Jusqu’où ira cette escalade dans la folie ? Pour pousser le mysticisme à son paroxysme, le prochain lutteur ira-t-il jusqu’à consommer de la chair humaine pour intimider son adversaire ?
Soyons clairs : les animaux n’ont absolument rien à faire dans l’arène. S’infliger un bain rituel en y plongeant de jeunes chats vivants n’est pas seulement une dérive mystique, c’est un acte d’une cruauté pure, un geste absolument abject et intolérable qui suscite une vague de dégoût légitime. La barbarie ne peut plus servir de spectacle.
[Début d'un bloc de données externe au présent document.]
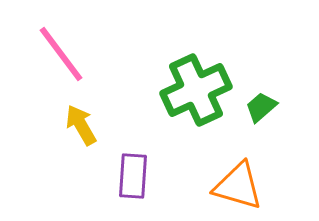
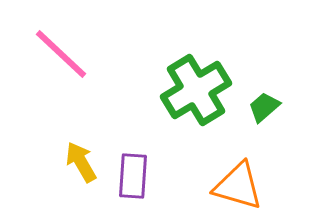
pink line: rotated 10 degrees counterclockwise
green cross: rotated 6 degrees counterclockwise
green trapezoid: moved 3 px right
yellow arrow: moved 37 px down
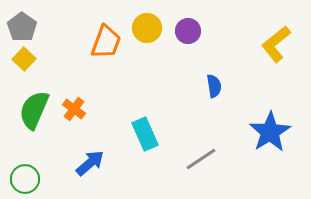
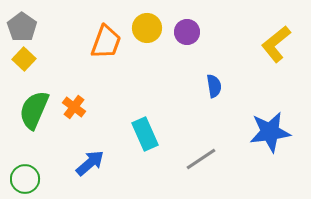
purple circle: moved 1 px left, 1 px down
orange cross: moved 2 px up
blue star: rotated 24 degrees clockwise
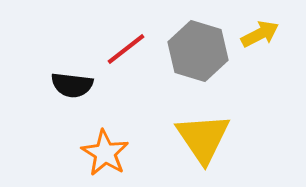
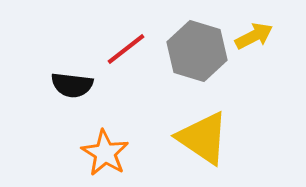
yellow arrow: moved 6 px left, 2 px down
gray hexagon: moved 1 px left
yellow triangle: rotated 22 degrees counterclockwise
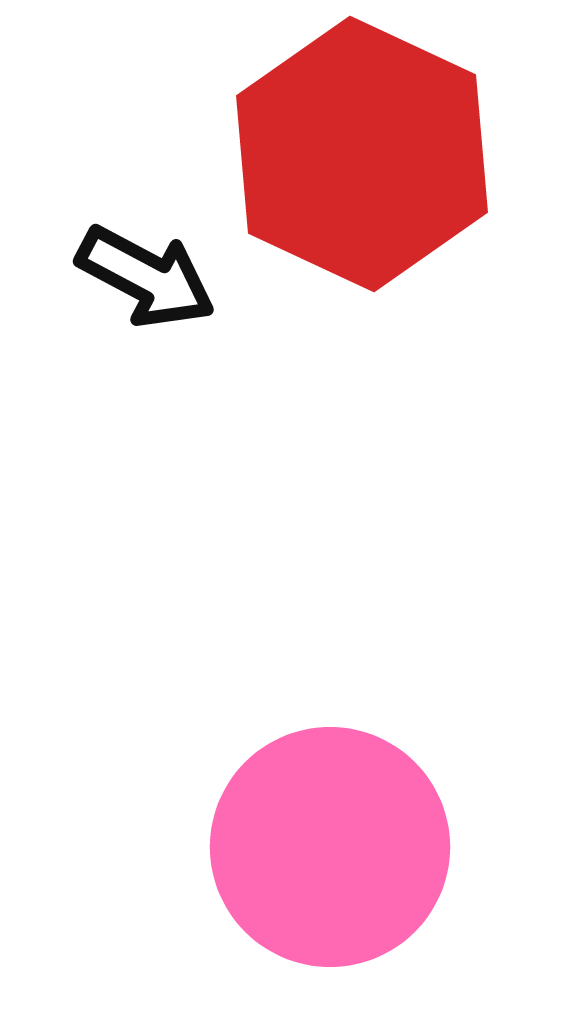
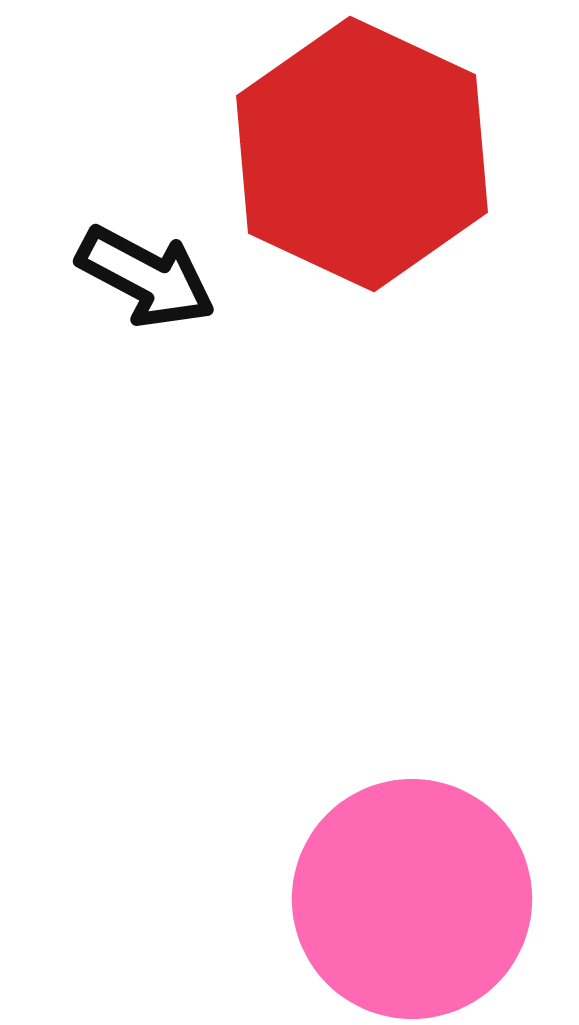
pink circle: moved 82 px right, 52 px down
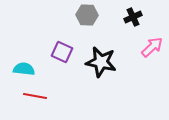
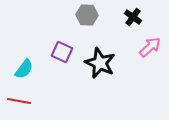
black cross: rotated 30 degrees counterclockwise
pink arrow: moved 2 px left
black star: moved 1 px left, 1 px down; rotated 12 degrees clockwise
cyan semicircle: rotated 120 degrees clockwise
red line: moved 16 px left, 5 px down
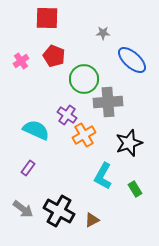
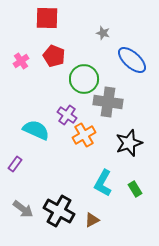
gray star: rotated 16 degrees clockwise
gray cross: rotated 12 degrees clockwise
purple rectangle: moved 13 px left, 4 px up
cyan L-shape: moved 7 px down
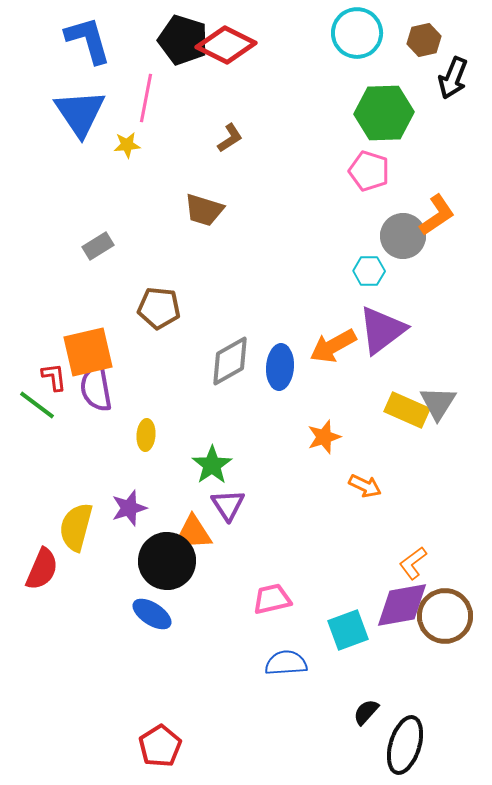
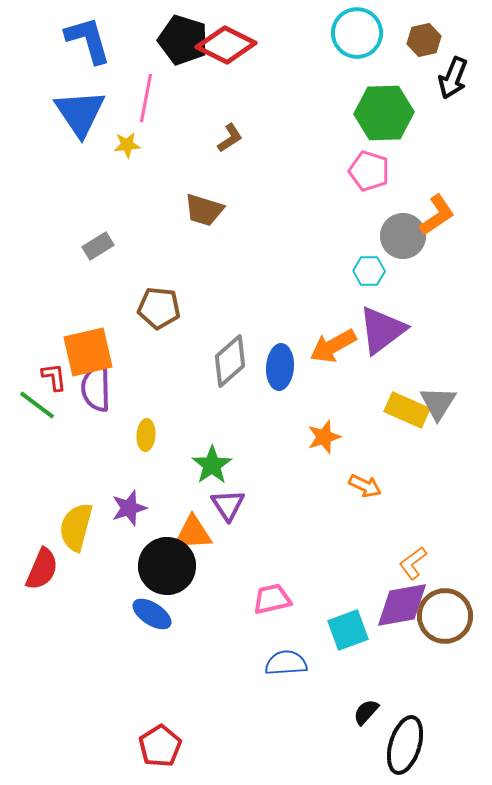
gray diamond at (230, 361): rotated 12 degrees counterclockwise
purple semicircle at (96, 388): rotated 9 degrees clockwise
black circle at (167, 561): moved 5 px down
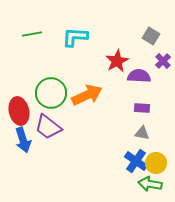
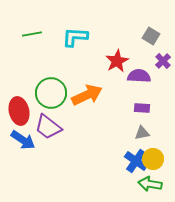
gray triangle: rotated 21 degrees counterclockwise
blue arrow: rotated 40 degrees counterclockwise
yellow circle: moved 3 px left, 4 px up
C’est dommage que ma publication d’hier nest pas parti car c’est presque une copie de ca
Aucun animal na le droit d’être maltraite même s’il s’agit d’un oiseau
Si NMA voit ces images ce lutteur ne va plus lutter la bas et il sera sanctionner sévèrement
Les autorités ne pourront laisser une chose pareille et au lieu de s’excuser il fait du MA TAYE, dans la réponse que j’ai lu j’y comprends que même si cela nécessitait un sacrifice humain,il le fera car l’essentiel pour lui c’est sa gloire d’abord par tous les moyens
la lutte est le domaine par excellence de l’anarchie. Pour rappel Manga 2 s’était lavé avec une eau 🐱 chattée lors d’un combat de lutte. pire encore il ya d’autres qui enterrement des animaux vivants et pour la gloire sans compter les sacrifices humains
L’absence de sanction dans cette affaire serait une faute grave. Si aucune mesure n’est prise, l’organisation responsable du MMA sera immédiatement saisie afin qu’elle applique, à son niveau, les sanctions appropriées.
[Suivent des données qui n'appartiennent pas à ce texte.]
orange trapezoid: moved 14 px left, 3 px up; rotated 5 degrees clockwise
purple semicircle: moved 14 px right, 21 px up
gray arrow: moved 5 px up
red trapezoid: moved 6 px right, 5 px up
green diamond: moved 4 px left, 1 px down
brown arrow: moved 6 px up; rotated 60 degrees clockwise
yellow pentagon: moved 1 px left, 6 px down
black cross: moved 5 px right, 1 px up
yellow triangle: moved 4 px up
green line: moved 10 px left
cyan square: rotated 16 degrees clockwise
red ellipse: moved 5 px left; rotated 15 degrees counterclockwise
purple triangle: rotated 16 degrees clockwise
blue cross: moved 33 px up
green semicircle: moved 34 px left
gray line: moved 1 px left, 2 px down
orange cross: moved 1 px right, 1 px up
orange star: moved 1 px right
Un animal n’a absolument aucune place dans un combat de lutte traditionnelle. Ce genre de comportement met en danger les lutteurs, le public et même l’animal.
D’ailleurs, si l’on tolère ce type de dérive aujourd’hui, qu’est ce qui empêchera demain un lutteur d’arriver au stade avec un lion sauvage ou un rhinocéros en furie pour intimider son adversaire ? C’est précisément pour éviter ce genre d’excès que des règles strictes existent.
Cette situation est d’autant plus préoccupante qu’on nous parle actuellement d’une reprise du virus Ébola ainsi que de cas liés à l’hantavirus. Dans un contexte sanitaire aussi fragile, permettre la présence d’animaux dans un environnement sportif bondé est une prise de risque totalement irresponsable. La sécurité biologique doit être une priorité absolue.
Il est donc indispensable de fixer des limites claires et de sanctionner fermement pour préserver l’intégrité, la sécurité et la crédibilité de notre sport.
Nous exigeons donc des sanctions sévères.
Ce n’est pas juste une affaire de fédération. Où sont nos soit-disants avocats assermentés? Le procureur doit être saisi.